TextKGCData: Textual Knowledge Graph Data Toolkit¶
This package provides tools for downloading, processing, and standardizing knowledge graph data with textual descriptions. It includes SimKGC-compatible preprocessing for WN18RR, FB15k-237, and Wikidata5M datasets.
Getting Started¶
Add to Your Git Project¶
git submodule add https://github.com/TJ-coding/TextKGCData.git packages/text-kgc-data
Installation¶
pip install git+https://github.com/TJ-coding/TextKGCData.git@master#subdirectory=text_kgc_data_proj
Command Line Usage¶
Download¶
All operations are available via the CLI:
text-kgc [DATASET] [COMMAND] [OPTIONS]
Batch Operations (Recommended)¶
Download and Process All Datasets:
# Complete pipeline - downloads and processes all datasets
text-kgc download-and-process-all
# Or run separately:
text-kgc download-all # Downloads all datasets
text-kgc process-all # Processes all datasets
Supported Datasets and Commands¶
WN18RR Dataset:
# Download WN18RR dataset
text-kgc wn18rr download data/raw/wn18rr
# Process with SimKGC compatibility
text-kgc wn18rr process data/raw/wn18rr data/standardised/wn18rr
FB15k-237 Dataset:
# Download FB15k-237 dataset
text-kgc fb15k237 download data/raw/fb15k237
# Process with SimKGC compatibility
text-kgc fb15k237 process data/raw/fb15k237 data/standardised/fb15k237
Wikidata5M Dataset:
# Download transductive variant
text-kgc wikidata5m download-transductive data/raw/wikidata5m-transductive
# Download inductive variant
text-kgc wikidata5m download-inductive data/raw/wikidata5m-inductive
# Process transductive variant
text-kgc wikidata5m process-transductive data/raw/wikidata5m-transductive data/standardised/wikidata5m-transductive
# Process inductive variant
text-kgc wikidata5m process-inductive data/raw/wikidata5m-inductive data/standardised/wikidata5m-inductive
Python API¶
Load processed knowledge graph files:
from text_kgc_data.io import load_standardized_kg
# Load all standardized data at once
kg_data = load_standardized_kg("data/standardised/wn18rr")
# Access the loaded data
entity_id2name = kg_data['entities'] # Entity ID -> name mappings
entity_id2description = kg_data['descriptions'] # Entity ID -> description mappings
relation_id2name = kg_data['relations'] # Relation ID -> name mappings
Or load individual files:
from text_kgc_data.io import load_json
# Load individual files manually
entity_id2name = load_json("data/standardised/<dataset>/entity_id2name.json")
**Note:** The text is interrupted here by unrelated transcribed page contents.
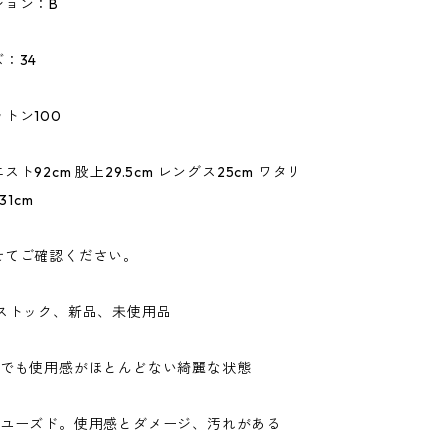
ション：B
：34
トン100
ト92cm 股上29.5cm レングス25cm ワタリ
31cm
せてご確認ください。
ドストック、新品、未使用品
ドでも使用感がほとんどない綺麗な状態
なユーズド。使用感とダメージ、汚れがある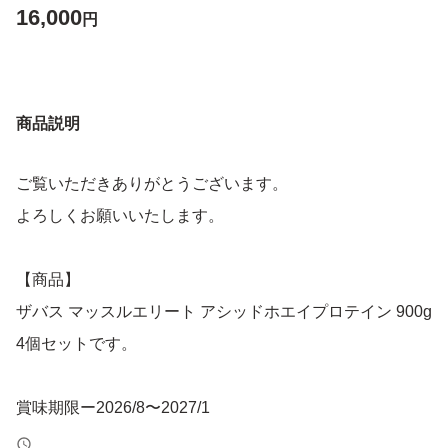
16,000
円
商品説明
ご覧いただきありがとうございます。
よろしくお願いいたします。
【商品】
ザバス マッスルエリート アシッドホエイプロテイン 900g
4個セットです。
賞味期限ー2026/8〜2027/1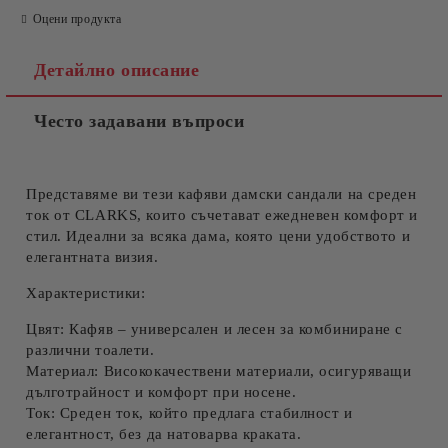
Оцени продукта
Детайлно описание
Често задавани въпроси
Представяме ви тези кафяви дамски сандали на среден
ток от CLARKS, които съчетават
ежедневен комфорт
и
стил. Идеални за всяка дама, която цени удобството и
елегантната визия.
Характеристики:
Цвят:
Кафяв – универсален и лесен за комбиниране с
различни тоалети.
Материал:
Висококачествени материали, осигуряващи
дълготрайност и комфорт при носене.
Ток:
Среден ток, който предлага стабилност и
елегантност, без да натоварва краката.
entity_id2description = load_json("data/standardised/<dataset>/entity_id2description.json")
relation_id2name = load_json("data/standardised/<dataset>/relation_id2name.json")
Use the truncation utilities directly:
from text_kgc_data.truncation import truncate_descriptions, get_truncation_limit
# Dataset-aware truncation
entity_descs = truncate_descriptions(
entity_descriptions,
dataset='wn18rr',
content_type='entity'
)
# Check truncation limits
limit = get_truncation_limit('fb15k237', 'relation') # Returns 10
Key Features¶
- SimKGC Compatible: Identical preprocessing to SimKGC paper implementation
- Dataset-Aware Truncation: Automatic word limits per dataset (WN18RR: 50/30, FB15k-237: 50/10, Wikidata5M: 50/30)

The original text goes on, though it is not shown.